Stopped-flow UV–vis spectroscopy experiments

Solutions of 10 mM (R)-2HG, 0.2 mM Fe(II) were prepared in Milli-Q water and rapidly mixed with 2 mM H₂O₂ at 1:1 ratio in a stopped-flow apparatus (Applied Photophysics, Leatherhead, UK). Subsequent analysis used an SX20 stopped-flow spectrometer and spectra were recorded over time up to 500 s using a photodiode array detector. All assays were performed at least in triplicate.

Synthesis of SSA

SSA was prepared from methyl 4,4-dimethoxybutyrate (Sigma-Aldrich). The starting material (100 mg) was dissolved in 5 ml of tetrahydrofurane and treated with 3 ml of 1 M lithium hydroxide. The reaction mixture was stirred overnight and then tetrahydrofurane was removed in vacuo. The water phase was acidified with concentrated HCl and stirred for a further 6 h. The solution was concentrated to 1 ml in vacuo and purified on HPLC (reverse phase column, gradient 10% of B in 15 min where A: 0.05% TFA in H₂O, B: 0.1% TFA in acetonitrile, retention time 9 min). Fractions containing the product were freeze-dried to yield SSA as an off-white oil.

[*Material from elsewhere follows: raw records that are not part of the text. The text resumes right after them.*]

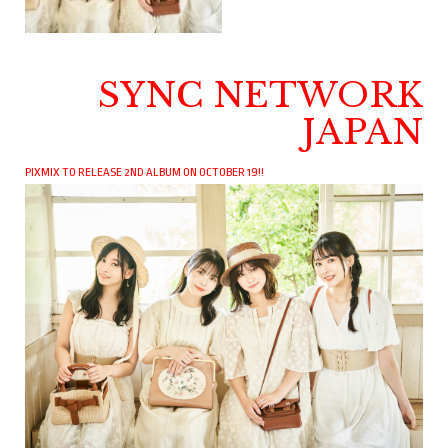
SYNC NETWORK
JAPAN
PIXMIX TO RELEASE 2ND ALBUM ON OCTOBER 19!!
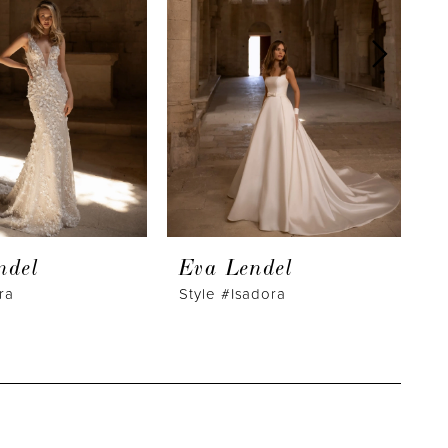
ndel
Eva Lendel
E
ra
Style #Isadora
S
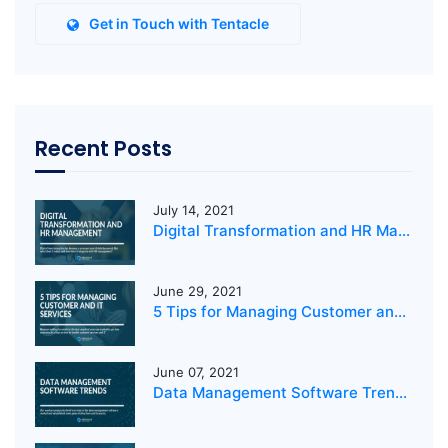
Get in Touch with Tentacle
Recent Posts
July 14, 2021
Digital Transformation and HR Management
June 29, 2021
5 Tips for Managing Customer and IT Services
June 07, 2021
Data Management Software Trends 2021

¹H NMR (500 MHz, D₂O) δ p.p.m. 5.00 (t, J=5.5), 2.40 (t, J=7.5), 1.82 (dt, J₁=7.5, J₂=5.5); ¹³C NMR (125 MHz, D₂O) δ p.p.m. 177.5, 89.1, 31.9, 28.8. LC-MS analysis retention time is 1.15 min (Waters ACQUITY BEH Amide 1.7 μm 2.1 × 100 mm column, mobile phase A: 10% H₂O, 90% acetonitrile (v/v), 10 mM ammonium formate; mobile phase B: 50% H₂O, 50% acetonitrile (v/v), 10 mM ammonium formate), mass—101.2 (negative ion mode).